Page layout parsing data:
•••

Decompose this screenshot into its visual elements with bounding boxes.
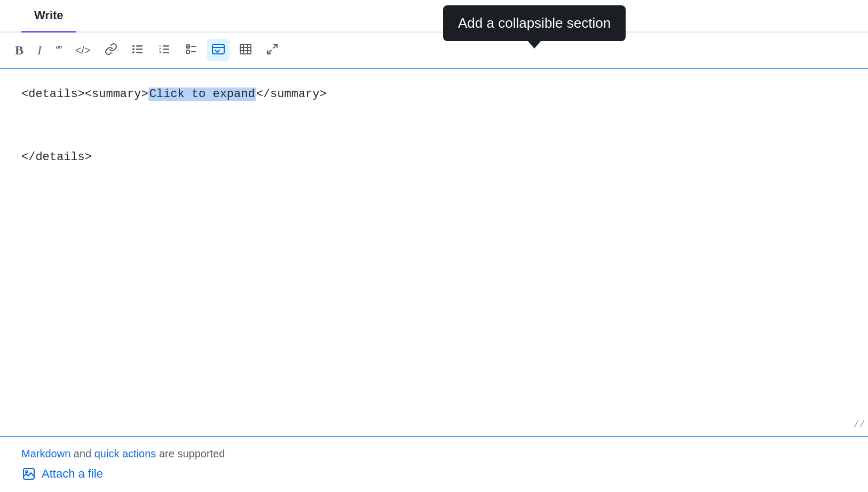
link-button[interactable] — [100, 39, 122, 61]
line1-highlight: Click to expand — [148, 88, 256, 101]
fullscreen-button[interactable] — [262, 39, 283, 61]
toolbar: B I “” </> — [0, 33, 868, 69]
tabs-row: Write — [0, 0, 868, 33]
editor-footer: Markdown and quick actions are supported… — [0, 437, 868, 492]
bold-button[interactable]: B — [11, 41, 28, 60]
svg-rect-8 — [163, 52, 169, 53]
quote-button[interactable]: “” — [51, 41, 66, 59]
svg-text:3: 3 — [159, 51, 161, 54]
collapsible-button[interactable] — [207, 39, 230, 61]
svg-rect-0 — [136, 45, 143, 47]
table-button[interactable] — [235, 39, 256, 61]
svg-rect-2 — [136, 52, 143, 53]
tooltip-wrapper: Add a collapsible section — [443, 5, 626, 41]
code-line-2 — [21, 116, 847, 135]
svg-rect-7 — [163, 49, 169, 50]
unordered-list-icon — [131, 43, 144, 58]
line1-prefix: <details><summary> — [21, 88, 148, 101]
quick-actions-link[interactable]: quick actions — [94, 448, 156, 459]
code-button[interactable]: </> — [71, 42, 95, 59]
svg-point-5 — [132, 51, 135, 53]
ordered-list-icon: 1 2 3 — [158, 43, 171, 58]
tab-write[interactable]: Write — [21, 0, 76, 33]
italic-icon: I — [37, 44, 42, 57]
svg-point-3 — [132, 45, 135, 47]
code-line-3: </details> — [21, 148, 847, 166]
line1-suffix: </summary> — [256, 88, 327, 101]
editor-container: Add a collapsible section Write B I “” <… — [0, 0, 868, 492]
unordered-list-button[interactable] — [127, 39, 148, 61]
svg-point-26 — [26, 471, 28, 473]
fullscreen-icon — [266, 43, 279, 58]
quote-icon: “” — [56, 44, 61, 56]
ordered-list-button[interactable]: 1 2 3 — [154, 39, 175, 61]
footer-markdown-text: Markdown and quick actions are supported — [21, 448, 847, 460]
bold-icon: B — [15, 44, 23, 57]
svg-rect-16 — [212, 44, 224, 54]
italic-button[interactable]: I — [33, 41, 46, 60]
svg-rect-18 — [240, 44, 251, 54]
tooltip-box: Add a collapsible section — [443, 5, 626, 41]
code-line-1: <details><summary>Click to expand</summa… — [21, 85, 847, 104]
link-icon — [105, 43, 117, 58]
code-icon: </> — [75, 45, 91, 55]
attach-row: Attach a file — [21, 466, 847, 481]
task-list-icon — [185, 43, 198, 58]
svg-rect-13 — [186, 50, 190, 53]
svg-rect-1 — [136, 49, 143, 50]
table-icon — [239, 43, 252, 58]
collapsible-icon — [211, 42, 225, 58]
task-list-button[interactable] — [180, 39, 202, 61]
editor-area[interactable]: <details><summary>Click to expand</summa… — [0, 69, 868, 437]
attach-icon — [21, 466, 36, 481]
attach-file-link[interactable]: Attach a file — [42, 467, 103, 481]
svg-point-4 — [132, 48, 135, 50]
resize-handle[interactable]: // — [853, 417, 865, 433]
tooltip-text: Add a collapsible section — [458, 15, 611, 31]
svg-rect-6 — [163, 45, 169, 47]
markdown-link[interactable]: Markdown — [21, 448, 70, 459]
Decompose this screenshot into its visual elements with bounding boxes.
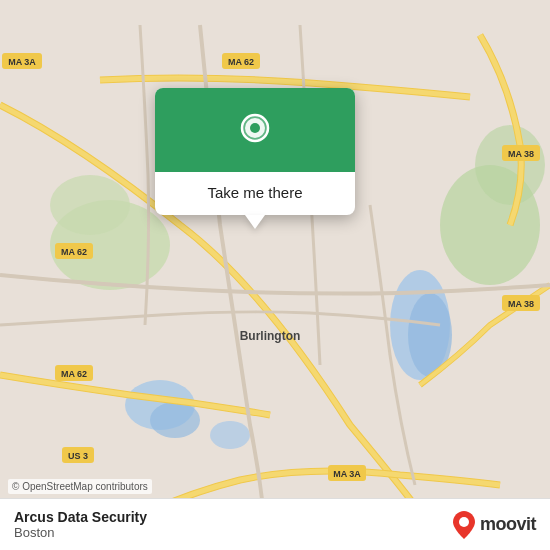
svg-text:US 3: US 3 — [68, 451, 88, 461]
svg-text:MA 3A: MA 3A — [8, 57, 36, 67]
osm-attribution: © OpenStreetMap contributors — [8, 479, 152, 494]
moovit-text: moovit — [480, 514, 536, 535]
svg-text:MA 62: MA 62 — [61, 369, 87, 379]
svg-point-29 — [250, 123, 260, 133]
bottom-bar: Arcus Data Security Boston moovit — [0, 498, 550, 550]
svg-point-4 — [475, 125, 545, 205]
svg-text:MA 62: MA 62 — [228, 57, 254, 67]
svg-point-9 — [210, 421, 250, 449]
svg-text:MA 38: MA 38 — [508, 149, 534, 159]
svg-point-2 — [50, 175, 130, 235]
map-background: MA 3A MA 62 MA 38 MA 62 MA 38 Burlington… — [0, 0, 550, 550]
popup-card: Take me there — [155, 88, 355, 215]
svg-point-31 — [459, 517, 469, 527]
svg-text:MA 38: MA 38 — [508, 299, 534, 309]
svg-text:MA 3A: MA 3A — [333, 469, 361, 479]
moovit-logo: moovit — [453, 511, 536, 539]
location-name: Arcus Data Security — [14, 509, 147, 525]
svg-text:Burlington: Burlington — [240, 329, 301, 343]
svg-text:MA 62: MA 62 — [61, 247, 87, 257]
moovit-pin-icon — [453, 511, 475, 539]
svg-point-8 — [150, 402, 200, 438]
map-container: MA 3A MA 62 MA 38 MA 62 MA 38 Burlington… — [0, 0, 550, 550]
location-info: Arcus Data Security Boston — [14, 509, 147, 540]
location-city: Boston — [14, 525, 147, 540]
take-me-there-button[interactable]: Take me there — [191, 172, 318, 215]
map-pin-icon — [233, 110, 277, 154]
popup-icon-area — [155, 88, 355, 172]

•••

All lines above containing the string "tooltip" are to be collected.

*ANSWER BELOW*.
tooltip-wrapper: Add a collapsible section — [443, 5, 626, 41]
tooltip-box: Add a collapsible section — [443, 5, 626, 41]
tooltip-text: Add a collapsible section — [458, 15, 611, 31]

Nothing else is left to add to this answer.